Accurate counter of source files: source lines, comments, documentation strings

not sure if this is the correct category to post, let me know if I should change it

Alright, so I am looking for an accurate way to count the lines of code in a Julia .jl file. Ideally I’d like a count of actual source code lines, comments, and documentation string lines.

Does such a thing exist? So far I have not been able to find something that really can count all three…

We want this answer to make a strong selling point for our Julia packages, which, in contrast to competitors, have a really low count of actual source code lines.

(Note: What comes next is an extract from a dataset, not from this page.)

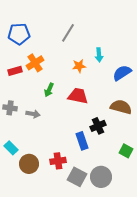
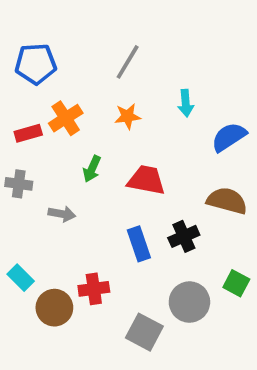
orange star: (79, 66) -> (128, 116), moved
gray cross: (10, 108) -> (19, 184), moved
blue rectangle: (82, 141) -> (139, 244), moved
red cross: (58, 161) -> (94, 289), moved
gray circle: (101, 177) -> (189, 302), moved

But due to the documentation quality, they have lots of docs, so justs counting the lines of the Julia files isn’t really helpful to make the point clear!

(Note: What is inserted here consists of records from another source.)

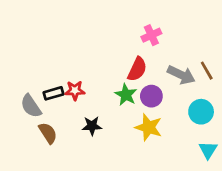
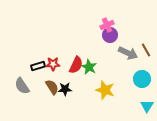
red semicircle: (137, 69) -> (76, 65), moved
purple circle: (151, 96) -> (110, 35), moved
gray semicircle: (31, 106) -> (22, 86), moved
brown semicircle: (48, 133) -> (52, 87), moved

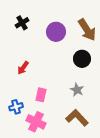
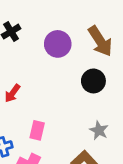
gray star: (77, 90) -> (99, 130), moved

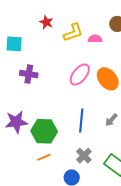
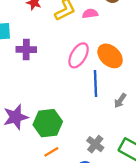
purple cross: (29, 74) -> (26, 50), moved
blue line: (81, 121) -> (96, 84), moved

Eg cloc counts source/comment/blank lines separately, for many languages including Julia. Not sure about separate doc files and dirs.

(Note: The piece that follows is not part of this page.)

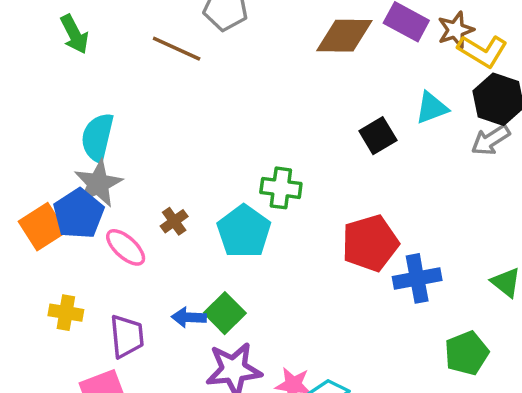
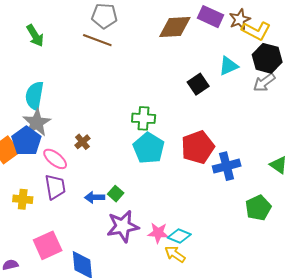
green arrow: (74, 34) -> (35, 36), moved
brown line: (177, 49) -> (97, 40), moved
cyan pentagon: (244, 231) -> (149, 148), moved
green square: (225, 313) -> (116, 194), size x0.7
purple trapezoid: (127, 336) -> (55, 187), moved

PackageAnalyzer.jl might be of interest.

1 Like

FWIW, you may check and improve the basic code below, which processes a single *.jl file and outputs:

Basic code
function countlines_docs(filename)
    n = i = 0
    ixd = Tuple{Int64, Int64}[]
    open(filename) do io
        while !eof(io)
            i += 1
            if occursin(r"^\S*\"\"\"", readline(io))
                i1 = i
                n += 2
                while !occursin(r"^\S*\"\"\"", readline(io))
                    i += 1
                    n += 1
                end
                push!(ixd, (i1, i))
            end
        end
    end
    return n, ixd
end

function countlines_comm(filename, ixd)
    n = i = 0
    ixc = Tuple{Int64, Int64}[]
    open(filename) do io
        while !eof(io)
            i += 1
            if occursin(r"^\S*\#\=", readline(io))
                i1 = i
                n += 2
                while !occursin(r"\=\#$", readline(io))
                    n += 1
                end
                push!(ixc, (i1, i))
            end
        end
    end
    open(filename) do io
        i = 0
        while !eof(io)
            i += 1
            if occursin(r"^\S*\#[^\=]", readline(io)) && !any(t[1] ≤ i ≤ t[2] for t in ixd)
                n += 1
            end
        end
    end
    return n, ixc
end

function countlines_blank(filename, ixd, ixc)
    n = 0
    open(filename) do io
        i = 0
        while !eof(io)
            i += 1
            if occursin(r"^\s*$", readline(io)) && !any(t[1]≤i≤t[2] for t in ixd) && !any(t[1]≤i≤t[2] for t in ixc)
                n += 1
            end
        end
    end
    return n
end


using PrettyTables

function countlines_juliafile(filename)
    n_tot  = countlines(filename)
    n_docs, ixd = countlines_docs(filename)
    n_comm, ixc = countlines_comm(filename, ixd)
    n_blank = countlines_blank(filename, ixd, ixc)
    n_code = n_tot - n_docs - n_comm - n_blank

    header = ["File", "#code", "#comments", "#doc", "#blanks", "total"]
    data = [basename(filename) n_code n_docs n_comm n_blank n_tot]
    pretty_table(data, header=header, header_crayon=crayon"blue bold", alignment=:c, formatters=ft_printf("%i",1:6))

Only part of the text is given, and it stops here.